Auf den ersten Blick nicht von einem Foto zu unterscheiden

„Wie viel Schuld tragen die Behörden an dem Tod des kleinen Mädchens?“ titelt die Online-Ausgabe einer Boulevardzeitung. Es geht um das Ableben der neun Monate alten Lara-Mia, deren Eltern sie verhungern ließen. Dem Beitrag beigestellt ist eine Zeichnung, die die Redaktion auf der Basis der Aktenangaben erstellt hat. Sie zeigt die völlig abgemagerte, nackte Leiche des Kindes. Ein Nutzer der Internet-Ausgabe sieht durch die Wiedergabe der Zeichnung die Menschenwürde des Kindes verletzt. Er hält die Berichterstattung für unangemessen sensationell.

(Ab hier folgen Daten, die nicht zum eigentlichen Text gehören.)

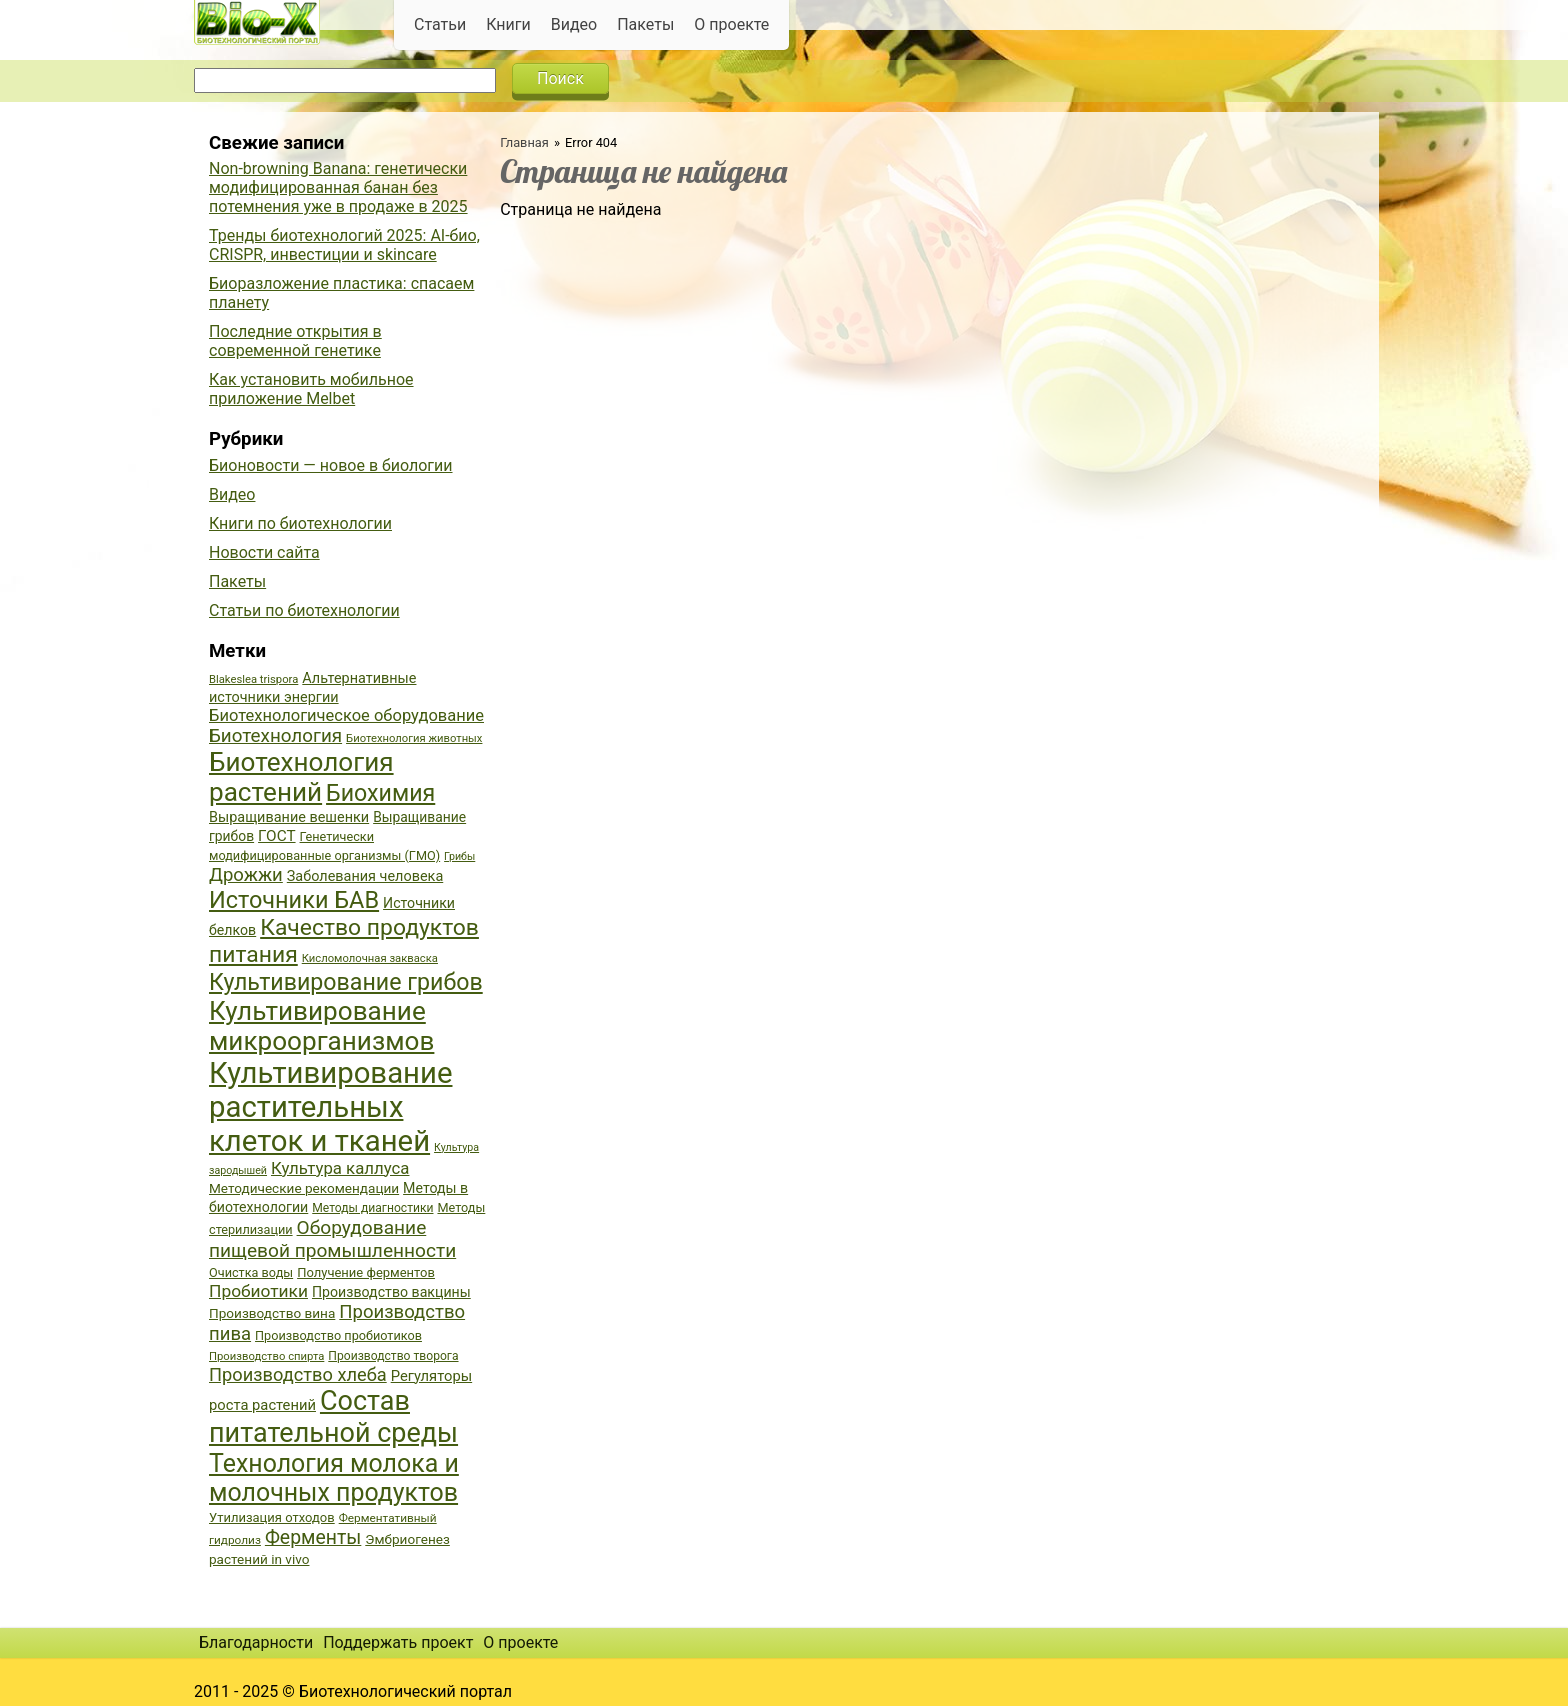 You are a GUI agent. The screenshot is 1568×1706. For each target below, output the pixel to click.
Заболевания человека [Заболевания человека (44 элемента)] (365, 876)
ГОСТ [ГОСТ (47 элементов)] (276, 836)
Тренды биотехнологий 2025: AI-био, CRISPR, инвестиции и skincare (344, 245)
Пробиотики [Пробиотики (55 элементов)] (258, 1291)
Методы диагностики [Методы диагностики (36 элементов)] (372, 1208)
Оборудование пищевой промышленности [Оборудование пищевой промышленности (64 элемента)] (332, 1239)
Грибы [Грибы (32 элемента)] (459, 856)
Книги (508, 24)
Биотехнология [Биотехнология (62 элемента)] (275, 736)
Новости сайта (264, 552)
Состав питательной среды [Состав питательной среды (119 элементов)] (333, 1417)
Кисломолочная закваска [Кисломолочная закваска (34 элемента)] (370, 958)
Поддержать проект (398, 1642)
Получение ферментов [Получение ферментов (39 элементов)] (366, 1272)
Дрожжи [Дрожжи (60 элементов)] (246, 875)
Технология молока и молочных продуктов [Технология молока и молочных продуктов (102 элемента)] (334, 1478)
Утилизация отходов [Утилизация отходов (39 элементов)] (272, 1517)
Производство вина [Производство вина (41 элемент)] (272, 1313)
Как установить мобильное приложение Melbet (311, 389)
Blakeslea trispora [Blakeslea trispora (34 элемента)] (253, 679)
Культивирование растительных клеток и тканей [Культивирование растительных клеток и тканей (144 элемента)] (330, 1107)
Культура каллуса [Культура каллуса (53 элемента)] (340, 1168)
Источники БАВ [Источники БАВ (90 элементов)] (294, 900)
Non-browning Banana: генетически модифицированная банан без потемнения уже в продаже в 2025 (338, 187)
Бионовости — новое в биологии (331, 465)
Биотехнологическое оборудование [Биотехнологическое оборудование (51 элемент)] (346, 715)
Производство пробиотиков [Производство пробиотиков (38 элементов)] (338, 1335)
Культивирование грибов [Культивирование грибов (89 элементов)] (346, 982)
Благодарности (256, 1642)
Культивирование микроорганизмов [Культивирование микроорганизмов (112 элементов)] (321, 1026)
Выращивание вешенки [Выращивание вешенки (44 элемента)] (289, 817)
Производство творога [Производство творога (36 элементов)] (393, 1356)
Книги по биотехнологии (300, 523)
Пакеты (645, 24)
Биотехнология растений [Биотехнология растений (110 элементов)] (301, 777)
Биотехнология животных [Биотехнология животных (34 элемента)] (414, 738)
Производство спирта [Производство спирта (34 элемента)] (266, 1356)
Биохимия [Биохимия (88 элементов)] (380, 793)
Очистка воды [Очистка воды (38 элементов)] (251, 1272)
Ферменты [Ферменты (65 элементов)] (313, 1537)
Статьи (440, 24)
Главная (524, 142)
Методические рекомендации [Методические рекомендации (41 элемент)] (304, 1188)
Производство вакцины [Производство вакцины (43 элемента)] (391, 1292)
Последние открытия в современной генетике (295, 341)
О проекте (731, 24)
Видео (574, 24)
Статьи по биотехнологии (304, 610)
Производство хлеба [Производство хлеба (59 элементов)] (298, 1374) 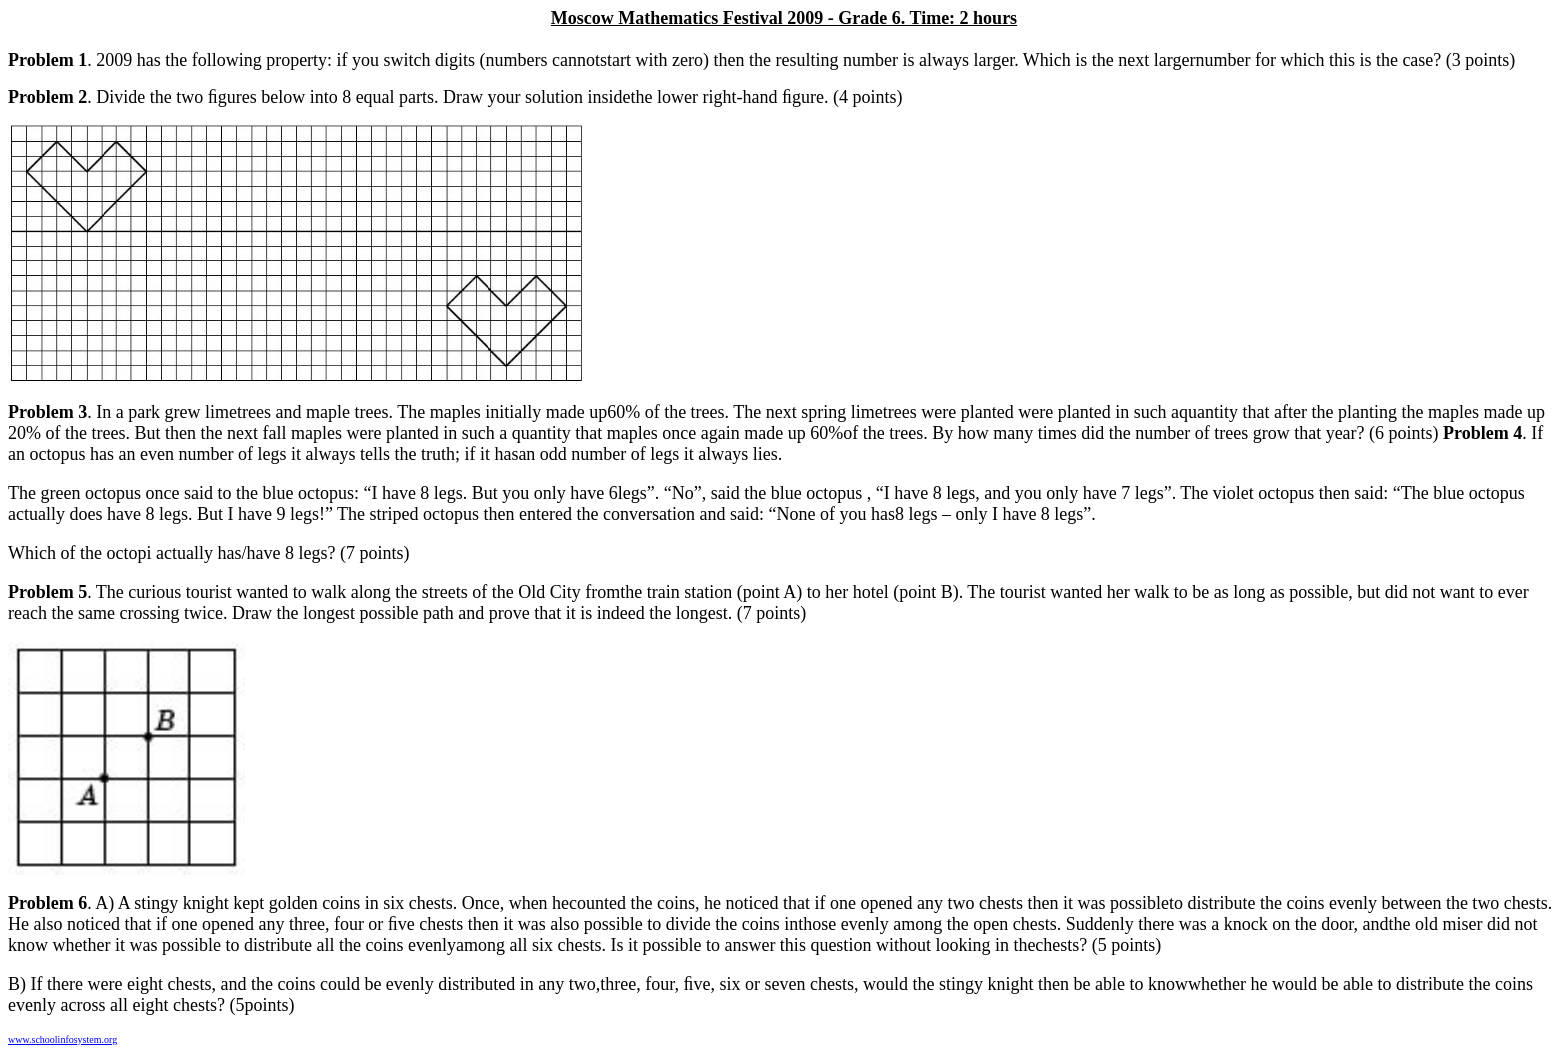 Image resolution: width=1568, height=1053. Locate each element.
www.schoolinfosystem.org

Die Rechtsabteilung der Zeitung bemerkt in ihrer Stellungnahme, der Fall Lara-Mia habe seiner Zeit weite Kreise der Bevölkerung erschüttert. Die beanstandete Zeichnung sei nach Fotos angefertigt worden, die sich in Behördenakten befunden hätten. Sie seien der Hamburger Bürgerschaft übergeben worden. Das Originalbild sei weit drastischer. Es zeige die Spuren der ärztlichen Versuche, das Kind wieder zu beleben. Die Redaktion habe sich für die Veröffentlichung der Zeichnung entschieden, um nicht mehr als nötig die Brutalität des Vorgangs in den Vordergrund zu stellen. Es gehe nicht um die sensationelle Darstellung eines toten Kindes. Kurz vor dem Jahrestag habe die Zeitung den Fall in die Erinnerung der Leser rufen und fragen wollen, ob in den Behörden mittlerweile ein Umdenken stattgefunden habe. Mit der Zeichnung habe die Redaktion dokumentieren wollen, dass sowohl die Eltern als auch die amtliche Betreuerin den hohen Grad der Vernachlässigung des Kindes hätten erkennen müssen. Die Redaktion könne nicht erkennen, dass mit der Veröffentlichung die Menschenwürde des Kindes verletzt worden sei. (2010)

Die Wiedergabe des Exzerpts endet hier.